Graduate Research and Discovery Symposium (GRADS)


A novel modeling framework for lithium-ion battery dynamics control

Document Type


Publication Date

Spring 2015


Lithium-ion batteries have gained increasing prominence for energy storage applications over the last decade. However, the relative lack of understanding of complex transport processes occurring over a multiplicity of length scales has hampered the successful transition of this technology from portable electronics to automotive propulsion and grid storage applications. Macroscopic electrochemical models have been extensively studied to understand physicochemical processes that impact lithium-ion battery performance. While such models are effective for low current applications, their accuracy and predictability is significantly affected for high current applications such as in automobiles. In addressing this issue, we have developed a higher accuracy electrochemical model, and for the first time, identified an applicability regime where macroscopic continuum models that describe transport in a battery medium accurately capture microscale dynamics.

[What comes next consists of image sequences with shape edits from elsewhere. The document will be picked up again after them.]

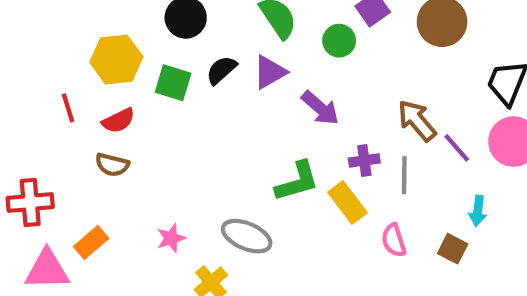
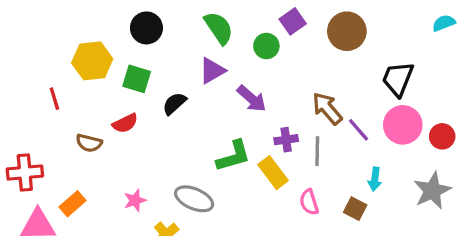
black semicircle: (221, 70) -> (174, 104), moved
red semicircle: (118, 121) -> (125, 123), moved

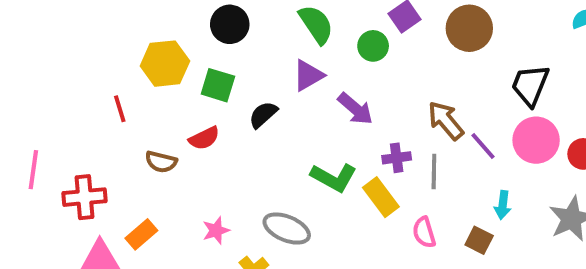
green L-shape: (234, 156) -> (334, 177), turned 45

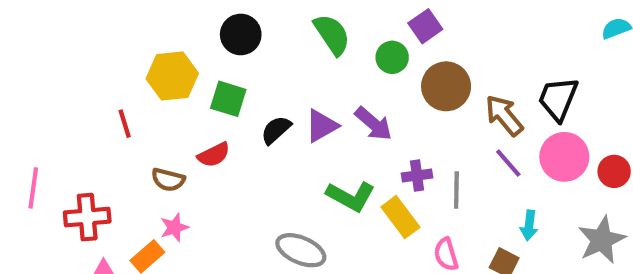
brown circle: (469, 28) -> (446, 86), moved
purple triangle: (308, 75) -> (322, 126), moved
brown arrow: (446, 121) -> (504, 115), moved
pink star: (216, 230) -> (174, 227), moved

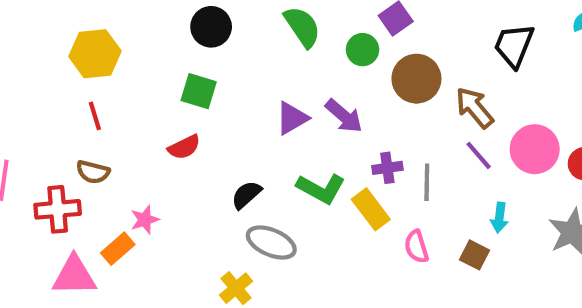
yellow hexagon: (172, 76) -> (95, 54), moved
black trapezoid: (558, 99) -> (514, 45), moved
black semicircle: (276, 130) -> (246, 195), moved
brown semicircle: (168, 180) -> (93, 172), moved

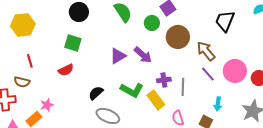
red line: (95, 116) -> (30, 61), moved

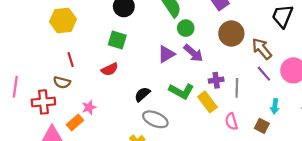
green circle: (152, 23) -> (186, 28), moved

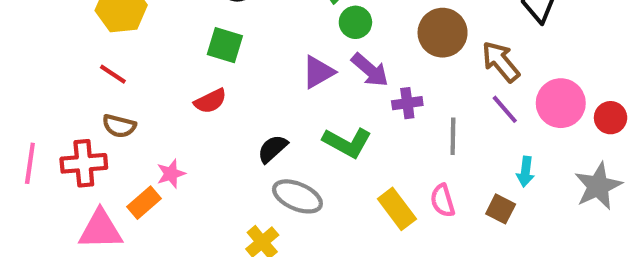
red line: (71, 60) -> (113, 74), moved, turned -40
purple cross: (216, 80) -> (407, 103), moved
pink line: (15, 87) -> (30, 163), moved
yellow rectangle: (207, 102) -> (397, 209), moved

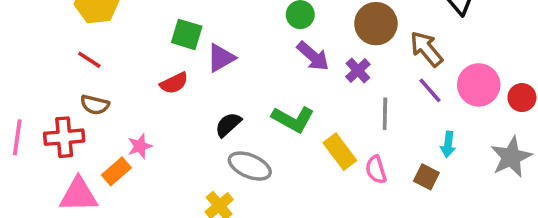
purple triangle: (318, 72) -> (221, 58), moved
purple cross: (407, 103) -> (358, 70), moved, turned -35
yellow rectangle: (397, 209) -> (340, 152), moved

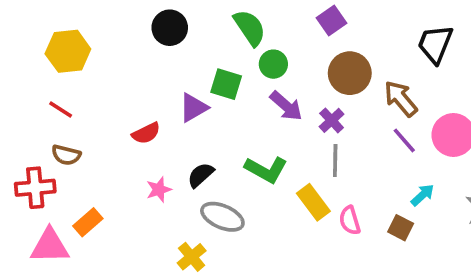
green square: (187, 34) -> (226, 84), moved
gray line: (385, 114) -> (335, 160), moved
cyan arrow: (448, 144) -> (422, 195), turned -140
pink star: (140, 146) -> (159, 190), moved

This model determines an operating regime for different battery material chemistries, where its applicability is most suitable. It also clearly states when there is a need for alternate hybrid models. The successful implementation of this model can lead to the development of very reliable Battery Management Systems (BMSs). This modeling approach can also be extended to other electrochemical energy storage systems, and has significant consequences in the communications, electronics, and sustainable energy sectors.